The Chinese tech giant is in the early stages of weighing the listing, Bloomberg reported Thursday (May 4), citing unnamed sources. The size of the IPO, which could potentially come next year, is undetermined.
The company appeared to deny the report when asked for comment by PYMNTS, offering a one-sentence statement: “Currently, there is no IPO plan.”
The news comes weeks after Alibaba announced it would divide itself into six pieces, which would allow it to take at least some of the new businesses public.
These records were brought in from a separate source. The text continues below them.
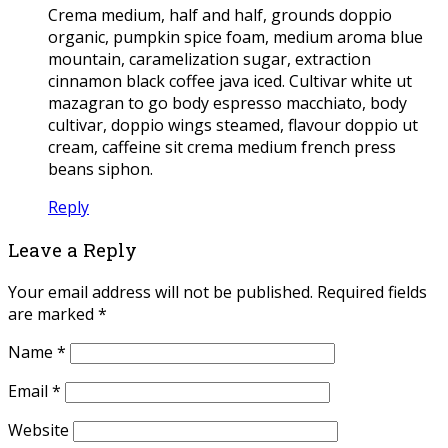
Crema medium, half and half, grounds doppio
organic, pumpkin spice foam, medium aroma blue
mountain, caramelization sugar, extraction
cinnamon black coffee java iced. Cultivar white ut
mazagran to go body espresso macchiato, body
cultivar, doppio wings steamed, flavour doppio ut
cream, caffeine sit crema medium french press
beans siphon.
Reply
Leave a Reply
Your email address will not be published.
Required fields
are marked
*
Name
*
Email
*
Website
“The original intention and fundamental purpose of this reform is to make our organization more agile, shorten decision-making links and respond faster,” CEO Daniel Zhang said in a letter to Alibaba workers in March.
Five of the six groups will have their own CEOs and boards, plus the ability to raise outside funds and go after IPOs.
The move could signal “an about-face within China’s tech kingdom,” PYMNTS wrote in March
The country has spent the bulk of the past two years cracking down on its tech giants, passing new regulations to limit their power, such as rules on monopolization and investment, and curbs on the ways companies can use algorithms to make online recommendations.
China also put IPOs on hold, including the much-anticipated IPO of Ant Group — an Alibaba affiliate — that would have been one of the biggest listings in history.
“Chopping Alibaba into pieces, in effect, with siloed operations, rids regulators of concerns about market data dominance,” according to PYMNTS. “The smaller the firm, the less power it has in its respective market in terms of pricing power. Restructuring a corporate juggernaut takes time and effort and costs money, which in turn leaves flanks vulnerable to competitors.”
Earlier this week, semiconductor designer Arm, a subsidiary of SoftBank Group, announced it was planning an IPO after filing paperwork with the Securities and Exchange Commission (SEC).
These deals are coming during a lukewarm time for public listings, with traditional IPOs raising just $2.3 billion in the first few months of the year, the worst start since 2009.